**WHAT YOU SHOULD DO**. Whenever a line in the records below contains "SELEÇÃO", pick it out.

[Data items]

[Start of section]

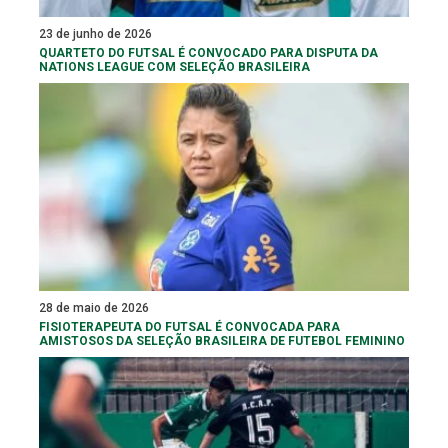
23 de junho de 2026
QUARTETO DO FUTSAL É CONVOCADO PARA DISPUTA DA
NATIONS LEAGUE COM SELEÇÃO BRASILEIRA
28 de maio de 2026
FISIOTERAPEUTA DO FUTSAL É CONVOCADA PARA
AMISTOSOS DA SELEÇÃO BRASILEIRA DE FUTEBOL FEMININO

[End of section]
[Start of section]

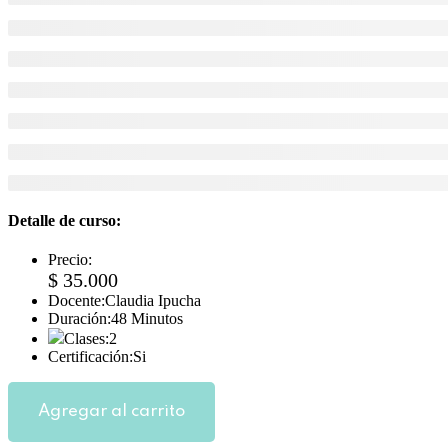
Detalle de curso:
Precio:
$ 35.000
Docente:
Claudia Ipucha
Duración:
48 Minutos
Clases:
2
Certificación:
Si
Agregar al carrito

[End of section]

**REPLY TO THE TASK**.
NATIONS LEAGUE COM SELEÇÃO BRASILEIRA
AMISTOSOS DA SELEÇÃO BRASILEIRA DE FUTEBOL FEMININO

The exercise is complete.